Die Konjunkturpakete sind angesichts der immer düsteren Prognosen viel zu klein: Österreichs 1,3% vom BIP werden die Rezession nur um etwa 0,75% abschwächen. Wenn die Wirtschaft aber um zwei oder drei Prozent schrumpft, ist das ein Tropfen auf den heißen Fels. Deshalb sollten gezielt 100.000 Arbeitsplätze durch breit gestreute Investitionen geschaffen werden: Bildung, Gesundheit, Pflege, Kultur, öffentlicher Verkehr, thermische Sanierung, erneuerbare Energien. Das wären sinnvolle und ökologisch produktive Arbeitsplätze. Ihre Finanzierung – und die des Bankenpakets – sollte jedoch nicht von der Allgemeinheit (via höhere Staatsschulden) getragen werden, sondern von den Verursachern und Profiteuren der Krise. Das Vermögen der globalen Dollar-Millionäre ist in den letzten zehn Jahren um 20 Billionen (!) US-Dollar angewachsen. Eine zweiprozentige Steuer auf die globalen „High Net Worth Individuals“ würde weltweit jährlich rund 600 Mrd. US-Dollar einspielen, auch nach der aktuellen Vermögensschmelze.
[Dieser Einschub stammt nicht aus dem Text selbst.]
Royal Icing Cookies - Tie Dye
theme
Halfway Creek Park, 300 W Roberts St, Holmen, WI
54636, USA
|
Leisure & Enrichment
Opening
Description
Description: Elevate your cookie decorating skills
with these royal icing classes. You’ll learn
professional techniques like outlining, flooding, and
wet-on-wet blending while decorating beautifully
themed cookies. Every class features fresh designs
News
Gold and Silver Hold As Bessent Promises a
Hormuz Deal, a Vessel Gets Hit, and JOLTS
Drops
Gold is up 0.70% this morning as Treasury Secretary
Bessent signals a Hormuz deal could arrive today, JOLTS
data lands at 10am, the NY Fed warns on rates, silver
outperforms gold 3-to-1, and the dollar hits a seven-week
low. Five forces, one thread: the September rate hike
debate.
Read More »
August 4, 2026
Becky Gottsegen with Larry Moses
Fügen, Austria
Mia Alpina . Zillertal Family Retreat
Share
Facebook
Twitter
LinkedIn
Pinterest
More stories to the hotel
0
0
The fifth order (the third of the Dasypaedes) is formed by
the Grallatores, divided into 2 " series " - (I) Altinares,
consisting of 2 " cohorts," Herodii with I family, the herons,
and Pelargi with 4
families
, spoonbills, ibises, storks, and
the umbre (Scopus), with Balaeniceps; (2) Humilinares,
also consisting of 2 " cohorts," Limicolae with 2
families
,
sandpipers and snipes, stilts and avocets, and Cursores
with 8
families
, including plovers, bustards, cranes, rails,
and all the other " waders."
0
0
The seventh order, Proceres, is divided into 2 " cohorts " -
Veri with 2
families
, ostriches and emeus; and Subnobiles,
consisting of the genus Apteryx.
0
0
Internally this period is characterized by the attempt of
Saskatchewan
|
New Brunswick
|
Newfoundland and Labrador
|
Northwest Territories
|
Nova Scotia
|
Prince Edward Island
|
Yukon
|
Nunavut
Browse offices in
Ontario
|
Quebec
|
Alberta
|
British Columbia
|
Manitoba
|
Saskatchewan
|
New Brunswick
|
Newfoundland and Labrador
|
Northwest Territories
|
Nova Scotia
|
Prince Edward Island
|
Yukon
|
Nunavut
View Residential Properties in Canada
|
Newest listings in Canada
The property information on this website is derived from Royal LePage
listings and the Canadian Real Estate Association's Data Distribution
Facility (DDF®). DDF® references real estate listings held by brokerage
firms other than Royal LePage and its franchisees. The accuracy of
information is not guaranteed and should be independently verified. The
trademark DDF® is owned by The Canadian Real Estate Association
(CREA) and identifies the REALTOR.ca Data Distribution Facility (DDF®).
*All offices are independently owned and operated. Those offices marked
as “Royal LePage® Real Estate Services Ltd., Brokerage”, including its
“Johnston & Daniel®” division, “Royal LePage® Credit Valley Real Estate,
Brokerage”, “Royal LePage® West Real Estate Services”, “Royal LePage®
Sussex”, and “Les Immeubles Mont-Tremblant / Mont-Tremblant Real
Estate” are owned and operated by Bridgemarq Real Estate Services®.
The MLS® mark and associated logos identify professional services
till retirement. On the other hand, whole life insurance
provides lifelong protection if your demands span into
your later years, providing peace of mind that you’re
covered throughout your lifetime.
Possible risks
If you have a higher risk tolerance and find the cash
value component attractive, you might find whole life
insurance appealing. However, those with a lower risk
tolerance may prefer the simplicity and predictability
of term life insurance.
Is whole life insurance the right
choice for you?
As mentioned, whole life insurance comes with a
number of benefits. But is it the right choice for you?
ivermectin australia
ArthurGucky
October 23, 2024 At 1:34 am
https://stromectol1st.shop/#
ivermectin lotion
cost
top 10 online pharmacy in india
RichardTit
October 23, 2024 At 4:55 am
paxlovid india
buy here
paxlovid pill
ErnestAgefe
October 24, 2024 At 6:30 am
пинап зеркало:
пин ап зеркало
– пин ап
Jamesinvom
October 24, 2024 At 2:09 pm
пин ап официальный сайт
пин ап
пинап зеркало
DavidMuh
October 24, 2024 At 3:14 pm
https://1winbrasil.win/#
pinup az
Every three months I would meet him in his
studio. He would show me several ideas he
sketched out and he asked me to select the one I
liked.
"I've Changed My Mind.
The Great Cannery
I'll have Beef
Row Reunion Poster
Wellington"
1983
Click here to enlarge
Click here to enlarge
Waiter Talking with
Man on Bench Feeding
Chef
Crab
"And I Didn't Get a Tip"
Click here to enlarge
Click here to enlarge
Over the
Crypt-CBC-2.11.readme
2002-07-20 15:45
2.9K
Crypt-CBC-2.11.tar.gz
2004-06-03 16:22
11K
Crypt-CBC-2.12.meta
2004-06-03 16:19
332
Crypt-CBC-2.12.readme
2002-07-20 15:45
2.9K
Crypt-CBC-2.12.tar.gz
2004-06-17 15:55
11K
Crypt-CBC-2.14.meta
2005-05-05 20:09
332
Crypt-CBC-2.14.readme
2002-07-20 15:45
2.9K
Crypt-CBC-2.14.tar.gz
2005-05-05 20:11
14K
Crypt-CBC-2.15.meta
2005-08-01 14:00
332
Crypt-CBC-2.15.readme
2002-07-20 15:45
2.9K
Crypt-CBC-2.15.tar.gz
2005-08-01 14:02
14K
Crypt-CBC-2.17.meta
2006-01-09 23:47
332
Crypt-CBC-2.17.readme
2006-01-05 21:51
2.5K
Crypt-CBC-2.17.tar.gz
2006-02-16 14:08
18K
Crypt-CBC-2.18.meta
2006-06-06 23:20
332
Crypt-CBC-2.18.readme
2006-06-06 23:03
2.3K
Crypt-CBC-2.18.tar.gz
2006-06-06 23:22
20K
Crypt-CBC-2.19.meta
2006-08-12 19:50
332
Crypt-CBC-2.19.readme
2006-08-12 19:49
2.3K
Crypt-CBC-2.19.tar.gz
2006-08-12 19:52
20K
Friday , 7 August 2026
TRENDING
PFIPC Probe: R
In Österreich würde eine 1,5-prozentige Vermögenssteuer auf die oberen zehn Prozent der Bevölkerung zehn Mrd. Euro einspielen, das 2,5-Fache des aktuellen Konjunkturpakets, 90% der Bevölkerung blieben vermögenssteuerfrei.

Alle Aktionäre zur Verantwortung ziehen

Eigentlich müssten rückwirkend alle Aktionäre der involvierten Banken, Investmentbanken und Versicherungen zur Verantwortung gezogen werden. Ursprünglich hafteten die Aktionäre noch mit ihrem gesamten Vermögen im Fall des Konkurses einer Aktiengesellschaft. Zumindest sollten Aktienoptionen verboten und Manager stattdessen für die Schaffung von sozialem und ökologischem Mehrwert belohnt werden. Die EU sollte mithilfe von Steuern die Höchsteinkommen begrenzen, zum Beispiel mit dem 30-Fachen der jeweiligen Mindestlöhne. Dann bräuchten die Reichen keine Angst mehr haben, und der soziale Friede wäre gesichert.